Our Commitment to Data Quality
The integrity of our research depends on rigorous data standards. We maintain strict protocols for data collection, verification, and storage to ensure our findings are accurate, reproducible, and defensible.
Core Data Principles
- Accuracy: All data points are verified through multiple sources where possible
- Completeness: We document what we know and what remains unknown
- Timeliness: Timestamps and version control track when data was collected
- Provenance: Every data point has a documented source and collection method
- Security: Data is encrypted at rest and in transit
Data Collection Standards
Passive Collection Only
All data is collected through passive means using publicly available sources. We never attempt to access systems beyond what is publicly exposed, and we do not use credentials, exploits, or social engineering.
Source Documentation
Every piece of data includes metadata documenting its source, collection timestamp, collection method, and any transformations applied. This enables full reproducibility of our research.
Verification Requirements
Critical findings require verification through at least two independent methods or sources before publication.
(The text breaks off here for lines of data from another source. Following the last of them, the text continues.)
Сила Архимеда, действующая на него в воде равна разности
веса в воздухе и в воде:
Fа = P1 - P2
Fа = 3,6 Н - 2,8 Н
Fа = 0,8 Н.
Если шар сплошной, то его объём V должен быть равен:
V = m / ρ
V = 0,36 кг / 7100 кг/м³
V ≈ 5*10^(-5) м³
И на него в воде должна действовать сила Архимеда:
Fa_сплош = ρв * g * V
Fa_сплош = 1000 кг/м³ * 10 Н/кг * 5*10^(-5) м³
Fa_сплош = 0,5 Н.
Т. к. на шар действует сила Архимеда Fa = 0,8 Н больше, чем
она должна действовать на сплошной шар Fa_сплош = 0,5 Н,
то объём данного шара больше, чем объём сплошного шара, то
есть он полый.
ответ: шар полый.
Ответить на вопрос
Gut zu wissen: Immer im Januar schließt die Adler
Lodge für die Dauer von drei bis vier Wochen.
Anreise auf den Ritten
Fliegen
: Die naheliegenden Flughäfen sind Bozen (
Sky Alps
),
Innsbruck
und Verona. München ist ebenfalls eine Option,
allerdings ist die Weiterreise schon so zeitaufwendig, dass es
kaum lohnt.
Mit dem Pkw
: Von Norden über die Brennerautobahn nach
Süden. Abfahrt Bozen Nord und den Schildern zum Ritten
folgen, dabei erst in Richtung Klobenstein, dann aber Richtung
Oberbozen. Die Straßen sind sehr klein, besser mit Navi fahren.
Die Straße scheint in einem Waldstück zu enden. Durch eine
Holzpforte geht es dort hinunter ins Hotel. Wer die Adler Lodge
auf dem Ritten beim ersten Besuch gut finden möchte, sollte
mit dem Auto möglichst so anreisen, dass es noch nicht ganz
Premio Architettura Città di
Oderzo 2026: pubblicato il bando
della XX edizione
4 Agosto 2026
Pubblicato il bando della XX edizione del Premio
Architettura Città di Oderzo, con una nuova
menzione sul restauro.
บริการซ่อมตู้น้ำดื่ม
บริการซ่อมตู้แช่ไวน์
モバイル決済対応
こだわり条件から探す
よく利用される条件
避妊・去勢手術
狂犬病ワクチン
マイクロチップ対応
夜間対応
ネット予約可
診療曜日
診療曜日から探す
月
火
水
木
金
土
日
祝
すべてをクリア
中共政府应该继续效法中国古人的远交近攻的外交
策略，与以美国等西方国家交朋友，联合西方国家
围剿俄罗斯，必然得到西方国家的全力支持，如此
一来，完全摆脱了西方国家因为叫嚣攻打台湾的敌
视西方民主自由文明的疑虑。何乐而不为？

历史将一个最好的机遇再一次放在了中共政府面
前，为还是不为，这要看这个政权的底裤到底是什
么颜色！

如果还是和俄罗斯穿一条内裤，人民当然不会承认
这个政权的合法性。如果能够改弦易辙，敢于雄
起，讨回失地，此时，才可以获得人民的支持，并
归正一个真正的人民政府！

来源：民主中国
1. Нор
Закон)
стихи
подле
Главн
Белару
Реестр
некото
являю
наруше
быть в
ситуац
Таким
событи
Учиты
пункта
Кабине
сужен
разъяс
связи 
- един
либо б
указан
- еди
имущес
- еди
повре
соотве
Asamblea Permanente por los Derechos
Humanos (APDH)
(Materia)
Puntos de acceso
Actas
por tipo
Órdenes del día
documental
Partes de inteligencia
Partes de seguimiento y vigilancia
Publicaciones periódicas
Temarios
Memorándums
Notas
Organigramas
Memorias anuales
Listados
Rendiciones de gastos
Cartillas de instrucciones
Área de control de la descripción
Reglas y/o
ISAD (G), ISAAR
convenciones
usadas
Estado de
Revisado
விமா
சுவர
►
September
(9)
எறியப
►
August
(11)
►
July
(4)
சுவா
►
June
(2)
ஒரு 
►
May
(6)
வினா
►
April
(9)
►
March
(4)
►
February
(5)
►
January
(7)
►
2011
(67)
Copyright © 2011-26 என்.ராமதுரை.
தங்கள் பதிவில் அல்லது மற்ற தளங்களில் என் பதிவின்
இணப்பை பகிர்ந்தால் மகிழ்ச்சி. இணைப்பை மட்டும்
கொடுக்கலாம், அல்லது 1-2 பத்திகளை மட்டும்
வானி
We clearly distinguish between verified facts and analytical assessments.
Data Storage & Security
- Encryption: All research data is encrypted using AES-256 at rest
- Access Control: Data access is limited to authorized researchers on a need-to-know basis
- Backup: Regular encrypted backups are maintained in geographically distributed locations
- Retention: Data retention follows our Data Retention Policy
- Deletion: Secure deletion protocols ensure data is unrecoverable when removed
Data Formats
We use standardized, open formats for data storage and exchange:
- Structured Data: JSON with documented schemas
- Documents: Markdown for reports, PDF for archival
- Evidence: Original format with cryptographic hashes for integrity verification
- Metadata: Dublin Core standard with extensions for OSINT-specific attributes
Quality Assurance
Our quality assurance process includes:
- Automated validation checks on all incoming data
- Peer review of research findings before publication
- Regular audits of data collection processes
- Version control for all datasets with change tracking
- Clear documentation of data limitations and uncertainties
Interoperability
Where appropriate, we align our data formats with established standards in the security research community, including STIX/TAXII for threat intelligence sharing and common vulnerability enumeration formats. This enables collaboration with other researchers and organizations.